Die Fraktionen von SPD, Grünen und AfD stimmten gegen die Abschaffung der Stichwahl. Die Abgeordneten von SPD und Bündnis 90/Die Grünen haben inzwischen ein Normenkontrollverfahren beim Landesverfassungsgericht beantragt, um eine Klärung über die verfassungsmäßige Zulässigkeit der durch CDU und FDP beschlossenen Änderung herbeizuführen.
„Dieser Beschluss bedeutet nämlich nicht nur eine massive Schwächung der Demokratie, sondern ist auch vom Verfahren her untragbar.”
(Marc Schulz, FDP-Fraktionschef im Wuppertaler Stadtrat)
Marc Schulz, Grünen-Fraktionsvorsitzender im Wuppertaler Stadtrat, erklärt dazu: „Wir begrüßen es sehr, dass die Abgeordneten der Fraktionen von SPD und Grünen im Landtag Klarheit schaffen wollen. (…) Dieser Beschluss bedeutet nämlich nicht nur eine massive Schwächung der Demokratie, sondern ist auch vom Verfahren her untragbar. Die Änderung des Kommunalwahlrechts nur rund 14 Monate vor den Kommunalwahlen und mit hauchdünner Mehrheit im Parlament ist eine unnötige Machtdemonstration von Schwarz-Gelb gegen alle parlamentarischen Gepflogenheiten. Auf die Abläufe in den Kommunen und in den Parteien vor Ort, die ihre Vorbereitungen für die OB- oder Landratswahlen treffen müssen, haben CDU und FDP keine Rücksicht genommen.“
Ohne Stichwahl hätte Görlitz einen AfD-Oberbürgermeister
Zudem verkenne Schwarz-Gelb, dass sich die Parteienlandschaft verändert und sich diese immer weiter aufgefächert habe, so Schulz weiter. Eine größere Anzahl von Kandidat*innen führe aber regelmäßig dazu, dass die Stimmen sich weiter verteilen, der Wahlsieger also einen kleineren Anteil der Gesamtstimmenanzahl auf sich vereinigen kann und die Erstplatzierten im ersten Wahlgang daher nicht automatisch die nötige Legitimation der Bürger*innen haben.

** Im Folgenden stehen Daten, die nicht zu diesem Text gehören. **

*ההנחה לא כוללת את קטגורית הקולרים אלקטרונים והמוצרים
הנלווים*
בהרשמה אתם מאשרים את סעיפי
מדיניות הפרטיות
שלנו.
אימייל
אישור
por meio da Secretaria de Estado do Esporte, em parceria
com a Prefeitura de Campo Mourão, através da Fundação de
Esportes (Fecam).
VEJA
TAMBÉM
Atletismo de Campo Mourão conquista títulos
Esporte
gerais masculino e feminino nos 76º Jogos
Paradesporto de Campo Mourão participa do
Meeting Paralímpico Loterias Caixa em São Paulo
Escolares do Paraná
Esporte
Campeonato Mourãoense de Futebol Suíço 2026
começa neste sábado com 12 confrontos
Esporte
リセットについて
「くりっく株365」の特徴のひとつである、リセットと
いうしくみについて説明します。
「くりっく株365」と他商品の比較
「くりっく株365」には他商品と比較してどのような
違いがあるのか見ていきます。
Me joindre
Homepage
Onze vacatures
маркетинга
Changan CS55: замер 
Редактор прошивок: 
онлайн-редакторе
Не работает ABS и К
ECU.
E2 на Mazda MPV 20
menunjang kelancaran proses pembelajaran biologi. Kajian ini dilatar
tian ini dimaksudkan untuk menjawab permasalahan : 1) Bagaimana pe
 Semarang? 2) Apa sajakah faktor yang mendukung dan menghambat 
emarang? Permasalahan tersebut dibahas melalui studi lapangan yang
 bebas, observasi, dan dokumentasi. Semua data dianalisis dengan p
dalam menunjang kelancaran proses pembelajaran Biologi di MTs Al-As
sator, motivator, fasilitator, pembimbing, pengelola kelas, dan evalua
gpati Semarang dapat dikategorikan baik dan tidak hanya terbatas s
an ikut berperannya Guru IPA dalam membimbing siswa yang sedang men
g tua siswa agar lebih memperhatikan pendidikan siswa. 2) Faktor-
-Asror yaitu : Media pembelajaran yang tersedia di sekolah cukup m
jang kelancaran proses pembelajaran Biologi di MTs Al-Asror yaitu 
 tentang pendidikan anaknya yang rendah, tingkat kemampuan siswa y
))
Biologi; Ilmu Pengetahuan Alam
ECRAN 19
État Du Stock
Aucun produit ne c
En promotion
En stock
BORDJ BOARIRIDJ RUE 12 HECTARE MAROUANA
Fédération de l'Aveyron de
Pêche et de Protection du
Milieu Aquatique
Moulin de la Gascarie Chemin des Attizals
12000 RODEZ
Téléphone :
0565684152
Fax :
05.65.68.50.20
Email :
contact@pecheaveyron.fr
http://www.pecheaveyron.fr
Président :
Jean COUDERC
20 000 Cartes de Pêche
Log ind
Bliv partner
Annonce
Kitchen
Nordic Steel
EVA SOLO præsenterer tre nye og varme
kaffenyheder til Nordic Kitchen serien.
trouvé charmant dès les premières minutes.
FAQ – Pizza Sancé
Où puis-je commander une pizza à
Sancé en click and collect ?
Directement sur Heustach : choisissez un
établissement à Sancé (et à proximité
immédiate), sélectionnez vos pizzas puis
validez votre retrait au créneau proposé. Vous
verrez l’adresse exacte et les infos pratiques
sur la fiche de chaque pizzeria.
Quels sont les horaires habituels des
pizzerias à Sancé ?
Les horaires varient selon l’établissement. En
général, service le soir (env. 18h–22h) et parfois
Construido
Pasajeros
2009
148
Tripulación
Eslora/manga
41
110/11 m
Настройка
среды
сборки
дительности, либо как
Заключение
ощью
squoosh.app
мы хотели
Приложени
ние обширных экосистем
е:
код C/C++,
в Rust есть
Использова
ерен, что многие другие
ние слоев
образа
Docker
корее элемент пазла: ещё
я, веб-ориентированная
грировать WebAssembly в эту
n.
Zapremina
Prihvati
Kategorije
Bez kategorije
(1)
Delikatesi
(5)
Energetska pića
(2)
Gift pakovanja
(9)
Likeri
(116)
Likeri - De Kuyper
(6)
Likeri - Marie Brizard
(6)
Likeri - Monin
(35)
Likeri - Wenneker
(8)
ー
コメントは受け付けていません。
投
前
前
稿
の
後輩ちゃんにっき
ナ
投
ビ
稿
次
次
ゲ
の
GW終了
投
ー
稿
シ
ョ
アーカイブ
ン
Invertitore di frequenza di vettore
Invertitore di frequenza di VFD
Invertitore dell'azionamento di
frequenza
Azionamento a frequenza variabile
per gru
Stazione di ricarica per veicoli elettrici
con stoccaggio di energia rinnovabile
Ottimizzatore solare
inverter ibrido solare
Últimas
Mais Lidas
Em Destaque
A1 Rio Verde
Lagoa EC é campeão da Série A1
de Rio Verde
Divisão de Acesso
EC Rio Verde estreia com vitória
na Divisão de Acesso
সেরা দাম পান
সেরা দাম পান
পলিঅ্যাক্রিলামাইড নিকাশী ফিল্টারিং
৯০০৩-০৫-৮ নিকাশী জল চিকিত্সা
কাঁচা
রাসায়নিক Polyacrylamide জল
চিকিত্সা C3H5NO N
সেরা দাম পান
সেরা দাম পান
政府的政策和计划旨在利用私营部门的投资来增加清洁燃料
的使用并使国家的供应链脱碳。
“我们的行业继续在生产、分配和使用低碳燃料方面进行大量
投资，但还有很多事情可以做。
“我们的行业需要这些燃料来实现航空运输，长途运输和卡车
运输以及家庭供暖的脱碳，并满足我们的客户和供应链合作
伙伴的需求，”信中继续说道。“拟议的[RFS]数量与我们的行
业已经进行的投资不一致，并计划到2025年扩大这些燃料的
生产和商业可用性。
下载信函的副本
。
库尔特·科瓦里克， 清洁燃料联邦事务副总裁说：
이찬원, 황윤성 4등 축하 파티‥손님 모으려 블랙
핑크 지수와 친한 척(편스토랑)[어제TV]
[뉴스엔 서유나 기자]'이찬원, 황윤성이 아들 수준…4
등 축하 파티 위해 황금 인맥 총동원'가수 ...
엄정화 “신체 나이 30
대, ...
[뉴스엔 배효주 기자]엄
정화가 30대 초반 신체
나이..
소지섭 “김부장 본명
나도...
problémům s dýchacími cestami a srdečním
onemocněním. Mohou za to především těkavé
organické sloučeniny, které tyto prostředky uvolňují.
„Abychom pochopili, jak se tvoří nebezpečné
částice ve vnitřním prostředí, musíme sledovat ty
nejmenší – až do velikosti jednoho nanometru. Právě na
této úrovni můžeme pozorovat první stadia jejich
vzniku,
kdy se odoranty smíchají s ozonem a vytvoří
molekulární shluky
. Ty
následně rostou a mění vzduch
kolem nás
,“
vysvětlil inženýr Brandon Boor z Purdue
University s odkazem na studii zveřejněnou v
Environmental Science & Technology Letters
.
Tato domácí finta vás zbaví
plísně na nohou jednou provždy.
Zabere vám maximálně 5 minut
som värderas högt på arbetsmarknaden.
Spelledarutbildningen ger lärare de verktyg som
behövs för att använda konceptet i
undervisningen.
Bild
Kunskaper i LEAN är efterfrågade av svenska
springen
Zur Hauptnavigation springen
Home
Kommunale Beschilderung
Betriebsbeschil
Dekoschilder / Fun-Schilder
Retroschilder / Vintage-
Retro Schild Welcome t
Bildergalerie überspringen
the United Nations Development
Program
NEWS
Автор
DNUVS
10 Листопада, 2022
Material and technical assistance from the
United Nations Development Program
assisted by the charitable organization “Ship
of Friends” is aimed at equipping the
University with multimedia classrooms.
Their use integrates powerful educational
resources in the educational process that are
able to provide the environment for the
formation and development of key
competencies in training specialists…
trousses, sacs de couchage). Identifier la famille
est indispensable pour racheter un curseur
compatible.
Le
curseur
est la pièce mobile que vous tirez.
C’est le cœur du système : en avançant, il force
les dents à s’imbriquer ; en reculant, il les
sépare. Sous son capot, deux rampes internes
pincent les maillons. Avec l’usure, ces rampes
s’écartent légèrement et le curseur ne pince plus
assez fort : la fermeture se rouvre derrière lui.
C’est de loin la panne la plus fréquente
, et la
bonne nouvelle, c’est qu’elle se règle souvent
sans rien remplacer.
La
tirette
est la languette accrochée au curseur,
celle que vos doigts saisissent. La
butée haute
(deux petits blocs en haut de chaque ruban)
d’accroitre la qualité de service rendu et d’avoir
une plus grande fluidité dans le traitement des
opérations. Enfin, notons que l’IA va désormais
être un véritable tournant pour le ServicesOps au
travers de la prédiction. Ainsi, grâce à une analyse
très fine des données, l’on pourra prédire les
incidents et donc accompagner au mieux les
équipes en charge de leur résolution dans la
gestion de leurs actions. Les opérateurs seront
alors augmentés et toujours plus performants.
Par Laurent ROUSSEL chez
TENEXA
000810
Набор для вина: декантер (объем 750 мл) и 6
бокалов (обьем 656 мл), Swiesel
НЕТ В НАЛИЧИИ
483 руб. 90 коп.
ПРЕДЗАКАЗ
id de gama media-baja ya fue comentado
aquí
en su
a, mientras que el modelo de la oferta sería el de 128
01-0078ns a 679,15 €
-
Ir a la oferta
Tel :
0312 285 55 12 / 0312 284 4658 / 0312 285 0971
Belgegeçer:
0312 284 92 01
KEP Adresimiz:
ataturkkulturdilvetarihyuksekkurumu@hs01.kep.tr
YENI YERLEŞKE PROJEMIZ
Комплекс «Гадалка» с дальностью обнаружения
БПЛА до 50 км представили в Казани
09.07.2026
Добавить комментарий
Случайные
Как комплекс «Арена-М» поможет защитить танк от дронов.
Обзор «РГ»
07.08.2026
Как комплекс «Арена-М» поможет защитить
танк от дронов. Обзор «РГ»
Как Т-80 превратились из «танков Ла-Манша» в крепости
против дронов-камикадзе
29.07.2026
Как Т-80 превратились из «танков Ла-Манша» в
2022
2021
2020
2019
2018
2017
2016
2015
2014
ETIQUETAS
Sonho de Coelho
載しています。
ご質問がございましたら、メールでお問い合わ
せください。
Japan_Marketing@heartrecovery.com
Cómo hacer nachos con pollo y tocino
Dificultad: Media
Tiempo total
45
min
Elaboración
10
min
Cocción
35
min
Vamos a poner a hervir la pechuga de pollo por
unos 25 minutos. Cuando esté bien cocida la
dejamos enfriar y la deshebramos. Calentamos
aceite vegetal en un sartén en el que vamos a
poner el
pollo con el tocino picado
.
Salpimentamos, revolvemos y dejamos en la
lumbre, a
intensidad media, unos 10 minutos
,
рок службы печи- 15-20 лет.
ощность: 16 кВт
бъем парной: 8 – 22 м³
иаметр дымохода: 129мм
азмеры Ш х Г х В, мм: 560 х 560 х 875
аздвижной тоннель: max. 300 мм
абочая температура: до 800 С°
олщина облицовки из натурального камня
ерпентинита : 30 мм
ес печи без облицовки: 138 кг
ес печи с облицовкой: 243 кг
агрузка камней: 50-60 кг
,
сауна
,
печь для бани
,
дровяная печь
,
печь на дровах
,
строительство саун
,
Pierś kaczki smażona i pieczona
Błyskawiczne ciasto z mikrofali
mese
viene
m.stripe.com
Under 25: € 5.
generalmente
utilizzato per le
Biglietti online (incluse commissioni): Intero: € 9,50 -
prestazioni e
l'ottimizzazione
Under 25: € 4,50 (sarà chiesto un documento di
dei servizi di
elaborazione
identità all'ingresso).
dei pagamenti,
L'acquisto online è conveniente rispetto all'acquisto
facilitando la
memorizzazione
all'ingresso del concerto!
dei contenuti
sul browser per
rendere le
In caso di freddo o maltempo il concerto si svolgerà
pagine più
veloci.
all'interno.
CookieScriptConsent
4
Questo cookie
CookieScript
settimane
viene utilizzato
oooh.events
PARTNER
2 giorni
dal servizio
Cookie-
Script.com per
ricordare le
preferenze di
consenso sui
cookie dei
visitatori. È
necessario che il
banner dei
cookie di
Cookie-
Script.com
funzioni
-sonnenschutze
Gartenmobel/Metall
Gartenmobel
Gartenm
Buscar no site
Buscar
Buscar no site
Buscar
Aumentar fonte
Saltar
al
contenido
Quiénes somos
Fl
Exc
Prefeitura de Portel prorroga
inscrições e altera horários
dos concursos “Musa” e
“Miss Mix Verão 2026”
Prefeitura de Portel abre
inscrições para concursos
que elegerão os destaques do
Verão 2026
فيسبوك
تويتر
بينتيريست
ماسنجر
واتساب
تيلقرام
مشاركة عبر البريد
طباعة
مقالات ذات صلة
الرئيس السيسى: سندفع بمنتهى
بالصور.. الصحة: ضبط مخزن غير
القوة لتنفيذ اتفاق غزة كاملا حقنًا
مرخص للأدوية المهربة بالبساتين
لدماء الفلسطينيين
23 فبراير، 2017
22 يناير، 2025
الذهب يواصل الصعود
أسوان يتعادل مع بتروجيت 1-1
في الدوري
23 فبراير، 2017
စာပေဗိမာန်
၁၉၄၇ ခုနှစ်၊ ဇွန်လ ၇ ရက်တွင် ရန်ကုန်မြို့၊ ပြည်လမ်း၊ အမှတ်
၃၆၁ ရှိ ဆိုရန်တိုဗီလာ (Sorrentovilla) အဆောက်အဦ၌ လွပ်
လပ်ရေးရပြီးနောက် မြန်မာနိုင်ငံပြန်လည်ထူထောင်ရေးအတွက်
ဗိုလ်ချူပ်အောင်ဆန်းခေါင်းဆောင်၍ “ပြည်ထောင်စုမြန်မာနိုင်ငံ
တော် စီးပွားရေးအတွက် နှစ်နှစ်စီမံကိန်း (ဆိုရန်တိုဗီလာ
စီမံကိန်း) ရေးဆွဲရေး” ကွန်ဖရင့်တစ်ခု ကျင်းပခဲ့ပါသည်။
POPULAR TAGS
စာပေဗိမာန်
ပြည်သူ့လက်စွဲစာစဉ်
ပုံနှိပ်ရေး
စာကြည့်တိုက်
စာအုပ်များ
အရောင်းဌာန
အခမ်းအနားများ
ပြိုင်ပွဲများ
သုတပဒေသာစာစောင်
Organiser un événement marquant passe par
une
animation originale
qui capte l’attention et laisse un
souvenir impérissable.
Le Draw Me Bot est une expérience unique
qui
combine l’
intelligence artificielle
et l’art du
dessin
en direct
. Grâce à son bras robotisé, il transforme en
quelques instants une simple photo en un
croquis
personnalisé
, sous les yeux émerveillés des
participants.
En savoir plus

Schulz weist auch darauf hin, dass es in der sächsischen Stadt Görlitz sogar beinahe ein AfD-Politiker geschafft hätte, zum Oberbürgermeister gewählt zu werden, obwohl eine übergoße Mehrheit der Wähler*innen nicht für ihn gestimmt hatte. Nur dank der Stichwahl wurde der Willen der Bürger*innen dann aber berücksichtigt.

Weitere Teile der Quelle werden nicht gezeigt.